Difficulties With Efficient Large File Parsing

ezfe · April 25, 2019, 5:06am

Hi all,

I'm reading in a 422 MB text file with ~28 million lines. Each line is 10-20 characters with a single space in the middle (pairs of ids).

Reading this into memory with String(contentsOfFile:) is very quick and takes just a second to run. However, just splitting it into an array of substrings takes a very long time. I've tried using a few options:

.split(separator: "\n")
.components(separatedBy:)
.enumerateLines(:)

Compared to other languages (Java, others), the speeds I'm observing with Swift are extremely slow (2-4x slower).
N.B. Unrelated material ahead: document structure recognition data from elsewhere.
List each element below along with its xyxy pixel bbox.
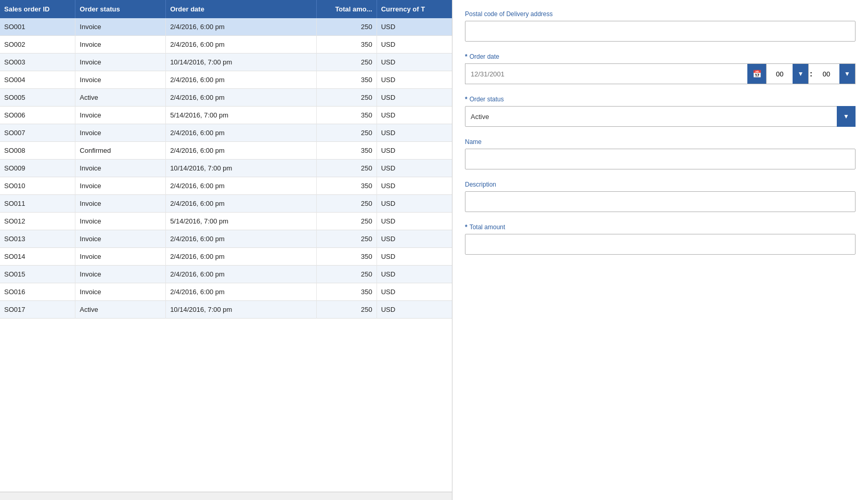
table-cell: Invoice <box>75 107 166 124</box>
table-cell: USD <box>377 301 452 319</box>
calendar-button[interactable]: 📅 <box>747 64 766 84</box>
table-cell: Active <box>75 301 166 319</box>
table-row[interactable]: SO003Invoice10/14/2016, 7:00 pm250USD <box>0 54 452 71</box>
table-cell: USD <box>377 124 452 142</box>
table-cell: 10/14/2016, 7:00 pm <box>166 54 317 71</box>
description-input[interactable] <box>465 191 856 212</box>
table-row[interactable]: SO013Invoice2/4/2016, 6:00 pm250USD <box>0 230 452 248</box>
table-cell: SO009 <box>0 160 75 177</box>
hour-input[interactable] <box>767 64 793 84</box>
minute-input[interactable] <box>813 64 839 84</box>
table-cell: Invoice <box>75 283 166 301</box>
table-cell: SO005 <box>0 89 75 107</box>
table-row[interactable]: SO007Invoice2/4/2016, 6:00 pm250USD <box>0 124 452 142</box>
total-amount-required-marker: * <box>465 223 468 231</box>
table-cell: USD <box>377 230 452 248</box>
table-cell: 10/14/2016, 7:00 pm <box>166 301 317 319</box>
table-horizontal-scrollbar[interactable] <box>0 492 452 500</box>
sales-order-table: Sales order ID Order status Order date T… <box>0 0 452 319</box>
order-status-select[interactable]: ActiveInvoiceConfirmed <box>465 106 856 127</box>
table-cell: USD <box>377 177 452 195</box>
table-cell: USD <box>377 89 452 107</box>
table-cell: 250 <box>316 160 377 177</box>
table-cell: 250 <box>316 266 377 283</box>
name-input[interactable] <box>465 149 856 169</box>
postal-code-label: Postal code of Delivery address <box>465 10 856 18</box>
minute-down-button[interactable]: ▼ <box>839 64 855 84</box>
table-row[interactable]: SO006Invoice5/14/2016, 7:00 pm350USD <box>0 107 452 124</box>
table-row[interactable]: SO005Active2/4/2016, 6:00 pm250USD <box>0 89 452 107</box>
table-cell: SO004 <box>0 71 75 89</box>
table-cell: 2/4/2016, 6:00 pm <box>166 18 317 36</box>
table-cell: 2/4/2016, 6:00 pm <box>166 283 317 301</box>
postal-code-input[interactable] <box>465 21 856 42</box>
table-cell: 350 <box>316 248 377 266</box>
main-container: Sales order ID Order status Order date T… <box>0 0 868 500</box>
table-cell: 250 <box>316 89 377 107</box>
table-cell: USD <box>377 266 452 283</box>
table-row[interactable]: SO016Invoice2/4/2016, 6:00 pm350USD <box>0 283 452 301</box>
table-row[interactable]: SO002Invoice2/4/2016, 6:00 pm350USD <box>0 36 452 54</box>
order-date-input[interactable] <box>465 64 747 84</box>
table-row[interactable]: SO012Invoice5/14/2016, 7:00 pm250USD <box>0 213 452 230</box>
table-cell: 2/4/2016, 6:00 pm <box>166 266 317 283</box>
description-label-text: Description <box>465 181 496 188</box>
table-cell: 2/4/2016, 6:00 pm <box>166 142 317 160</box>
table-cell: 350 <box>316 36 377 54</box>
name-field: Name <box>465 138 856 169</box>
table-cell: Active <box>75 89 166 107</box>
table-cell: Invoice <box>75 266 166 283</box>
col-header-date: Order date <box>166 0 317 18</box>
total-amount-label: * Total amount <box>465 223 856 231</box>
table-cell: SO015 <box>0 266 75 283</box>
table-cell: Invoice <box>75 177 166 195</box>
table-cell: 2/4/2016, 6:00 pm <box>166 195 317 213</box>
table-cell: 250 <box>316 54 377 71</box>
table-row[interactable]: SO017Active10/14/2016, 7:00 pm250USD <box>0 301 452 319</box>
name-label: Name <box>465 138 856 146</box>
postal-code-field: Postal code of Delivery address <box>465 10 856 42</box>
table-cell: 2/4/2016, 6:00 pm <box>166 230 317 248</box>
hour-down-button[interactable]: ▼ <box>793 64 808 84</box>
table-cell: 250 <box>316 213 377 230</box>
time-colon: : <box>809 63 813 84</box>
calendar-icon: 📅 <box>753 70 761 78</box>
table-row[interactable]: SO010Invoice2/4/2016, 6:00 pm350USD <box>0 177 452 195</box>
col-header-status: Order status <box>75 0 166 18</box>
table-panel: Sales order ID Order status Order date T… <box>0 0 452 500</box>
date-time-row: 📅 ▼ : ▼ <box>465 63 856 84</box>
table-cell: SO008 <box>0 142 75 160</box>
table-cell: 250 <box>316 124 377 142</box>
table-cell: 2/4/2016, 6:00 pm <box>166 36 317 54</box>
description-field: Description <box>465 181 856 212</box>
date-input-wrapper: 📅 <box>465 63 767 84</box>
table-cell: 250 <box>316 301 377 319</box>
table-cell: USD <box>377 283 452 301</box>
description-label: Description <box>465 181 856 188</box>
table-cell: SO002 <box>0 36 75 54</box>
order-date-required-marker: * <box>465 53 468 60</box>
table-cell: USD <box>377 107 452 124</box>
total-amount-input[interactable] <box>465 234 856 255</box>
table-row[interactable]: SO004Invoice2/4/2016, 6:00 pm350USD <box>0 71 452 89</box>
table-cell: 350 <box>316 177 377 195</box>
table-row[interactable]: SO011Invoice2/4/2016, 6:00 pm250USD <box>0 195 452 213</box>
table-row[interactable]: SO009Invoice10/14/2016, 7:00 pm250USD <box>0 160 452 177</box>
table-cell: USD <box>377 213 452 230</box>
table-cell: Invoice <box>75 54 166 71</box>
total-amount-label-text: Total amount <box>470 223 506 231</box>
order-status-required-marker: * <box>465 96 468 103</box>
table-row[interactable]: SO001Invoice2/4/2016, 6:00 pm250USD <box>0 18 452 36</box>
table-wrapper[interactable]: Sales order ID Order status Order date T… <box>0 0 452 492</box>
table-row[interactable]: SO008Confirmed2/4/2016, 6:00 pm350USD <box>0 142 452 160</box>
table-body: SO001Invoice2/4/2016, 6:00 pm250USDSO002… <box>0 18 452 319</box>
table-cell: USD <box>377 36 452 54</box>
table-row[interactable]: SO015Invoice2/4/2016, 6:00 pm250USD <box>0 266 452 283</box>
table-row[interactable]: SO014Invoice2/4/2016, 6:00 pm350USD <box>0 248 452 266</box>
table-cell: USD <box>377 248 452 266</box>
table-cell: SO003 <box>0 54 75 71</box>
order-status-select-wrapper: ActiveInvoiceConfirmed ▼ <box>465 106 856 127</box>
table-header-row: Sales order ID Order status Order date T… <box>0 0 452 18</box>
table-cell: 350 <box>316 71 377 89</box>
table-cell: 5/14/2016, 7:00 pm <box>166 107 317 124</box>
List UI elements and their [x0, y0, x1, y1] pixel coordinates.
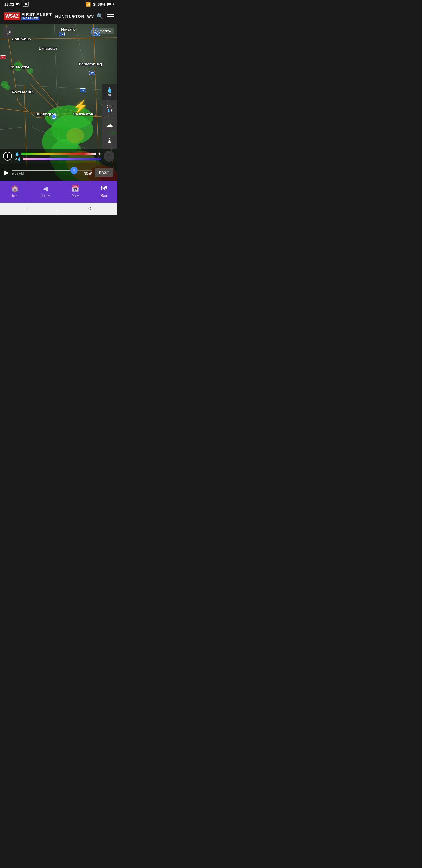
rain-snow-icon: 💧	[107, 87, 112, 93]
crosshair-icon: ⊕	[93, 30, 97, 34]
past-button[interactable]: PAST	[95, 168, 113, 177]
snow-legend-row: ❄💧	[14, 157, 101, 161]
map-container[interactable]: Newark Columbus Lancaster Chillicothe Pa…	[0, 24, 118, 181]
info-icon: i	[7, 154, 8, 158]
wifi-icon: 📶	[86, 2, 91, 7]
battery-icon	[107, 3, 113, 6]
expand-map-button[interactable]: ⤢	[3, 27, 14, 38]
legend-bar: i 💧 ❄ ❄💧 ⋮	[0, 149, 118, 163]
timeline-labels: 9:35 AM NOW	[12, 172, 92, 175]
options-icon: ⋮	[106, 153, 112, 159]
system-nav: ⦀ □ <	[0, 203, 118, 215]
daily-label: Daily	[71, 194, 78, 197]
layer-clouds-button[interactable]: ☁	[102, 117, 118, 133]
layer-temperature-button[interactable]: 🌡	[102, 133, 118, 149]
interstate-77-low: 77	[80, 88, 86, 92]
play-button[interactable]: ▶	[4, 169, 9, 176]
snow-legend-icon: ❄💧	[14, 157, 21, 161]
map-label: Map	[100, 194, 107, 197]
time-start-label: 9:35 AM	[12, 172, 24, 175]
playback-bar: ▶ ⦀ 9:35 AM NOW PAST	[0, 163, 118, 181]
24h-rain-icon: 💧❄	[107, 109, 112, 112]
nav-item-map[interactable]: 🗺 Map	[97, 183, 110, 199]
pause-bars-icon: ⦀	[73, 168, 75, 172]
home-label: Home	[10, 194, 19, 197]
my-location-button[interactable]: ⊕	[91, 28, 99, 36]
snow-gradient-bar	[23, 158, 101, 160]
play-icon: ▶	[4, 169, 9, 176]
close-icon[interactable]: ✕	[23, 2, 29, 7]
system-back-button[interactable]: <	[88, 206, 92, 212]
bottom-nav: 🏠 Home ◀ Hourly 📅 Daily 🗺 Map	[0, 181, 118, 203]
past-label: PAST	[99, 170, 109, 175]
status-temperature: 85°	[16, 2, 21, 6]
hourly-icon: ◀	[43, 185, 48, 193]
layer-rain-snow-button[interactable]: 💧 ❄	[102, 84, 118, 100]
status-right: 📶 ⊘ 69%	[86, 2, 113, 7]
hamburger-menu-icon[interactable]	[107, 14, 114, 19]
24h-label: 24h	[107, 105, 112, 108]
hourly-label: Hourly	[40, 194, 50, 197]
nav-location: HUNTINGTON, WV 🔍	[56, 13, 104, 20]
legend-content: 💧 ❄ ❄💧	[14, 151, 101, 161]
system-home-button[interactable]: □	[57, 206, 60, 212]
nav-item-hourly[interactable]: ◀ Hourly	[37, 183, 54, 199]
interstate-71: 71	[0, 56, 6, 59]
block-icon: ⊘	[93, 2, 96, 7]
timeline[interactable]: ⦀ 9:35 AM NOW	[12, 170, 92, 175]
status-time: 12:31	[4, 2, 14, 7]
location-text: HUNTINGTON, WV	[56, 14, 94, 19]
battery-percentage: 69%	[98, 2, 105, 7]
system-recents-button[interactable]: ⦀	[26, 206, 29, 212]
options-button[interactable]: ⋮	[104, 151, 115, 161]
nav-item-home[interactable]: 🏠 Home	[7, 183, 23, 199]
interstate-77-mid: 77	[89, 71, 95, 75]
layer-24h-button[interactable]: 24h 💧❄	[102, 101, 118, 116]
timeline-progress	[12, 170, 74, 171]
nav-item-daily[interactable]: 📅 Daily	[67, 183, 83, 199]
logo-container: WSAZ FIRST ALERT WEATHER	[4, 12, 52, 20]
lightning-icon: ⚡	[73, 99, 88, 114]
interstate-70: 70	[59, 32, 65, 36]
status-bar: 12:31 85° ✕ 📶 ⊘ 69%	[0, 0, 118, 8]
layer-buttons-panel: 💧 ❄ 24h 💧❄ ☁ 🌡	[102, 84, 118, 149]
rain-legend-row: 💧 ❄	[14, 151, 101, 156]
expand-icon: ⤢	[7, 30, 11, 36]
status-left: 12:31 85° ✕	[4, 2, 29, 7]
daily-icon: 📅	[71, 185, 79, 193]
thermometer-icon: 🌡	[106, 137, 113, 145]
snow-right-icon: ❄	[98, 152, 101, 156]
snow-flake-icon: ❄	[108, 93, 111, 97]
timeline-track[interactable]: ⦀	[12, 170, 92, 171]
rain-legend-icon: 💧	[14, 151, 20, 156]
top-nav: WSAZ FIRST ALERT WEATHER HUNTINGTON, WV …	[0, 8, 118, 24]
info-button[interactable]: i	[3, 152, 12, 161]
logo-firstalert: FIRST ALERT WEATHER	[21, 12, 52, 20]
home-icon: 🏠	[11, 185, 19, 193]
logo-wsaz: WSAZ	[4, 12, 20, 20]
search-icon[interactable]: 🔍	[96, 13, 103, 20]
map-icon: 🗺	[100, 185, 107, 193]
rain-gradient-bar	[21, 153, 96, 155]
mapbox-text: mapbox	[100, 29, 111, 33]
timeline-thumb[interactable]: ⦀	[70, 167, 78, 174]
clouds-icon: ☁	[106, 121, 113, 129]
now-label: NOW	[84, 172, 92, 175]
Does anyone have recommendations for the fastest way to process a file line-by-line?

David_Smith · April 25, 2019, 6:53am

String(contentsOfFile:) unfortunately can hit some obscure slow paths in NSString. Any chance you could post an Instruments 'Time Profile' of this running?

Torust · April 25, 2019, 7:51am

An option here, if you know the sort of input you have, is to manually write a parser. Given your problem description, here's a basic proof of concept (written in about five minutes so excuse any bugs):

var string = """
Some string
made of
many lines
"""

class Parser {
    let string : String
    var index : String.Index
    
    init(string: String) {
        self.string = string
        self.index = string.startIndex
    }
    
    func nextId() -> Substring? {
        if self.index == self.string.endIndex {
            return nil
        }
        
        let endIndex = self.string[self.index...].firstIndex(where: { $0 == "\n" || $0 == " " }) ?? self.string.endIndex
        let returnValue = self.string[self.index..<endIndex]
        
        self.index = self.string[endIndex...].firstIndex(where: { $0 != "\n" && $0 != " " }) ?? self.string.endIndex
        return returnValue
    }
}

let parser = Parser(string: string)
while let id = parser.nextId() {
    print(id)
}

In practice, you may need to handle other newline characters (e.g. \r\n), and it may be better to perform the parsing on the string's utf8 or utf16 views for performance and compare against the characters in that encoding. This should be a good starting point, though, and avoids the overhead of e.g. allocating separate arrays and strings that split or components entail.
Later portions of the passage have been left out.